*** Input data

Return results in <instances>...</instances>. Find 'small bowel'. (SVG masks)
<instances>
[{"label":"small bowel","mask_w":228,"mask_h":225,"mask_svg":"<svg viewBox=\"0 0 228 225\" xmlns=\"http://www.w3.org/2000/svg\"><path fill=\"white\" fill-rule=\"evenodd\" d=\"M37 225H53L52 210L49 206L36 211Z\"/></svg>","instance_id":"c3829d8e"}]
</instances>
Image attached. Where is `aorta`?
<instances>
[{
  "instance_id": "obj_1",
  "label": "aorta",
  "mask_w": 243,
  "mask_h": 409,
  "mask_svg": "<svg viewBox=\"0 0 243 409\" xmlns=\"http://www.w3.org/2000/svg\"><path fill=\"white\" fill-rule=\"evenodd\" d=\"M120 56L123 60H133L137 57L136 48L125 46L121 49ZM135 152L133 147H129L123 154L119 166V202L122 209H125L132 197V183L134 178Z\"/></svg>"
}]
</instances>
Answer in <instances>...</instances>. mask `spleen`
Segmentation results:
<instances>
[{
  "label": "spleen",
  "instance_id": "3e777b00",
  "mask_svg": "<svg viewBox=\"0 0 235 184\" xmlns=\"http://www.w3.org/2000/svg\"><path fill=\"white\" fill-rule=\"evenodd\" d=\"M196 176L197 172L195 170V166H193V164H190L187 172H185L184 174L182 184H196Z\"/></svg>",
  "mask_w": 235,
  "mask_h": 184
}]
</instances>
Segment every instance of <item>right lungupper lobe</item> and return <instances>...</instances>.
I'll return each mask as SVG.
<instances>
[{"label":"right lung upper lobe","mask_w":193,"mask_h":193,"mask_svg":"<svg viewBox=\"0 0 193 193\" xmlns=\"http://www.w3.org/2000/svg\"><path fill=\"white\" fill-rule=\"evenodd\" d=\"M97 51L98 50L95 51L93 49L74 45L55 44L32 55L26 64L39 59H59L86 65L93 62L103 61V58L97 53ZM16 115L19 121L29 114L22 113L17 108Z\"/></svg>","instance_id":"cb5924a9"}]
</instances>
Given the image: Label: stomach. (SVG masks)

******

• _Requirement_: Reproduce the data exactly, character for character.

• _Answer area_:
Return results in <instances>...</instances>. Find 'small bowel'. (SVG masks)
<instances>
[{"label":"small bowel","mask_w":228,"mask_h":225,"mask_svg":"<svg viewBox=\"0 0 228 225\" xmlns=\"http://www.w3.org/2000/svg\"><path fill=\"white\" fill-rule=\"evenodd\" d=\"M37 225H53L52 210L49 206L36 211Z\"/></svg>","instance_id":"c3829d8e"}]
</instances>
Image attached. Where is `aorta`?
<instances>
[{
  "instance_id": "obj_1",
  "label": "aorta",
  "mask_w": 243,
  "mask_h": 409,
  "mask_svg": "<svg viewBox=\"0 0 243 409\" xmlns=\"http://www.w3.org/2000/svg\"><path fill=\"white\" fill-rule=\"evenodd\" d=\"M120 56L123 60H133L137 57L136 48L125 46L121 49ZM135 152L133 147H129L123 154L119 166V202L122 209H125L132 197V183L134 178Z\"/></svg>"
}]
</instances>
Answer in <instances>...</instances>. mask `spleen`
Segmentation results:
<instances>
[{
  "label": "spleen",
  "instance_id": "3e777b00",
  "mask_svg": "<svg viewBox=\"0 0 235 184\" xmlns=\"http://www.w3.org/2000/svg\"><path fill=\"white\" fill-rule=\"evenodd\" d=\"M196 176L197 172L195 170V166H193V164H190L187 172H185L184 174L182 184H196Z\"/></svg>",
  "mask_w": 235,
  "mask_h": 184
}]
</instances>
Segment every instance of <item>right lungupper lobe</item> and return <instances>...</instances>.
I'll return each mask as SVG.
<instances>
[{"label":"right lung upper lobe","mask_w":193,"mask_h":193,"mask_svg":"<svg viewBox=\"0 0 193 193\" xmlns=\"http://www.w3.org/2000/svg\"><path fill=\"white\" fill-rule=\"evenodd\" d=\"M97 51L98 50L95 51L93 49L74 45L55 44L32 55L26 64L39 59H59L86 65L93 62L103 61V58L97 53ZM16 115L19 121L29 114L22 113L17 108Z\"/></svg>","instance_id":"cb5924a9"}]
</instances>
Given the image: Label: stomach. (SVG masks)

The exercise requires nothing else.